-- Opening Marker --
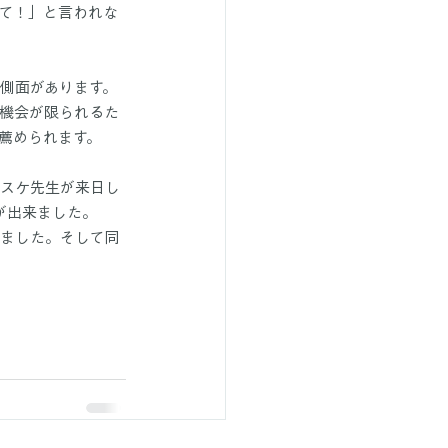
て！」と言われな
側面があります。
機会が限られるた
薦められます。
ガスケ先生が来日し
が出来ました。
ました。そして同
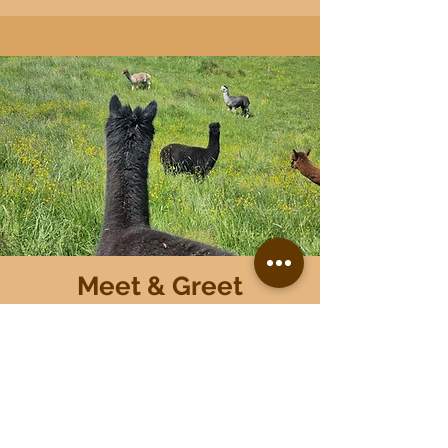
Meet & Greet
Lerne unsere Alpakas aus
der Nähe kennen
Mehr erfahren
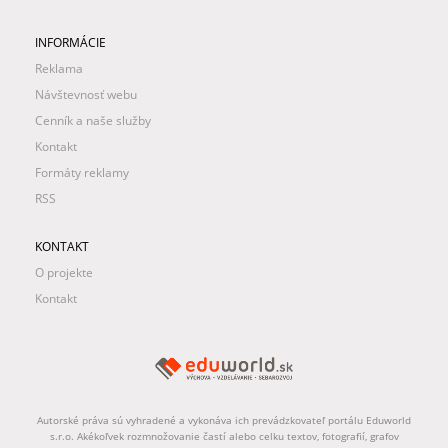
INFORMÁCIE
Reklama
Návštevnosť webu
Cenník a naše služby
Kontakt
Formáty reklamy
RSS
KONTAKT
O projekte
Kontakt
Autorské práva sú vyhradené a vykonáva ich prevádzkovateľ portálu Eduworld
s.r.o. Akékoľvek rozmnožovanie častí alebo celku textov, fotografií, grafov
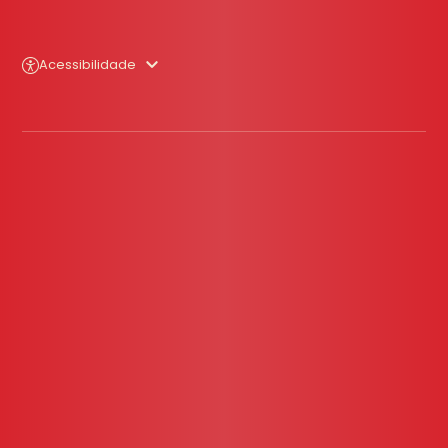
Acessibilidade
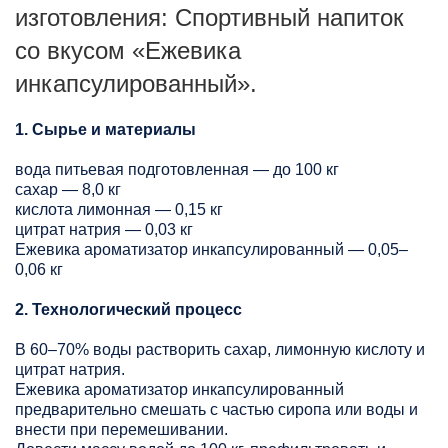
изготовления: Спортивный напиток
со вкусом «Ежевика
инкапсулированный».
1. Сырье и материалы
вода питьевая подготовленная — до 100 кг
сахар — 8,0 кг
кислота лимонная — 0,15 кг
цитрат натрия — 0,03 кг
Ежевика ароматизатор инкапсулированный — 0,05–
0,06 кг
2. Технологический процесс
В 60–70% воды растворить сахар, лимонную кислоту и
цитрат натрия.
Ежевика ароматизатор инкапсулированный
предварительно смешать с частью сиропа или воды и
внести при перемешивании.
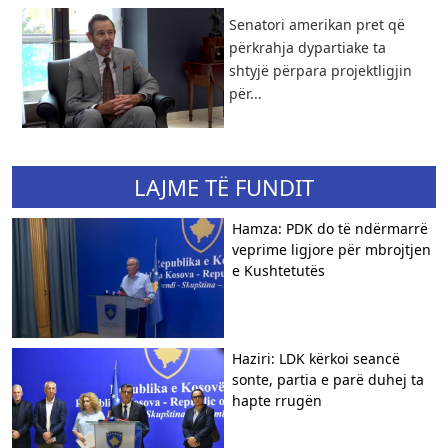
Senatori amerikan pret që
përkrahja dypartiake ta
shtyjë përpara projektligjin
për...
LAJME TË FUNDIT
Hamza: PDK do të ndërmarrë
veprime ligjore për mbrojtjen
e Kushtetutës
Haziri: LDK kërkoi seancë
sonte, partia e parë duhej ta
hapte rrugën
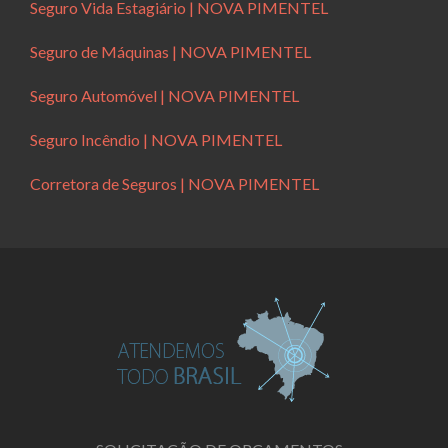
Seguro Vida Estagiário | NOVA PIMENTEL
Seguro de Máquinas | NOVA PIMENTEL
Seguro Automóvel | NOVA PIMENTEL
Seguro Incêndio | NOVA PIMENTEL
Corretora de Seguros | NOVA PIMENTEL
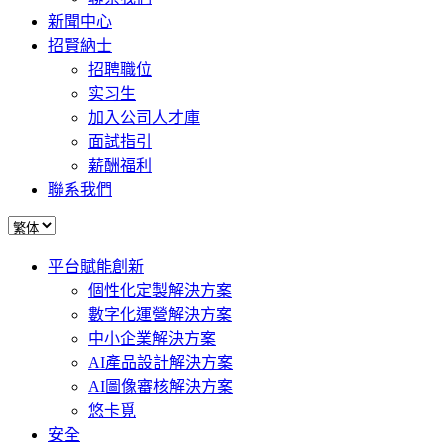
新聞中心
招賢納士
招聘職位
实习生
加入公司人才庫
面試指引
薪酬福利
聯系我們
平台賦能創新
個性化定製解決方案
數字化運營解決方案
中小企業解決方案
AI產品設計解決方案
AI圖像審核解決方案
悠卡覓
安全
-- Closing Marker --
Without the pictures, return the records above exactly as written.

て！」と言われな
側面があります。
機会が限られるた
薦められます。
ガスケ先生が来日し
が出来ました。
ました。そして同
Meet & Greet
Lerne unsere Alpakas aus
der Nähe kennen
Mehr erfahren
INFORMÁCIE
Reklama
Návštevnosť webu
Cenník a naše služby
Kontakt
Formáty reklamy
RSS
KONTAKT
O projekte
Kontakt
Autorské práva sú vyhradené a vykonáva ich prevádzkovateľ portálu Eduworld
s.r.o. Akékoľvek rozmnožovanie častí alebo celku textov, fotografií, grafov
Acessibilidade
изготовления: Спортивный напиток
со вкусом «Ежевика
инкапсулированный».
1. Сырье и материалы
вода питьевая подготовленная — до 100 кг
сахар — 8,0 кг
кислота лимонная — 0,15 кг
цитрат натрия — 0,03 кг
Ежевика ароматизатор инкапсулированный — 0,05–
0,06 кг
2. Технологический процесс
В 60–70% воды растворить сахар, лимонную кислоту и
цитрат натрия.
Ежевика ароматизатор инкапсулированный
предварительно смешать с частью сиропа или воды и
внести при перемешивании.
Senatori amerikan pret që
përkrahja dypartiake ta
shtyjë përpara projektligjin
për...
LAJME TË FUNDIT
Hamza: PDK do të ndërmarrë
veprime ligjore për mbrojtjen
e Kushtetutës
Haziri: LDK kërkoi seancë
sonte, partia e parë duhej ta
hapte rrugën
Seguro Vida Estagiário | NOVA PIMENTEL
Seguro de Máquinas | NOVA PIMENTEL
Seguro Automóvel | NOVA PIMENTEL
Seguro Incêndio | NOVA PIMENTEL
Corretora de Seguros | NOVA PIMENTEL
新聞中心
招賢納士
招聘職位
实习生
加入公司人才庫
面試指引
薪酬福利
聯系我們
平台賦能創新
個性化定製解決方案
數字化運營解決方案
中小企業解決方案
AI產品設計解決方案
AI圖像審核解決方案
悠卡覓
安全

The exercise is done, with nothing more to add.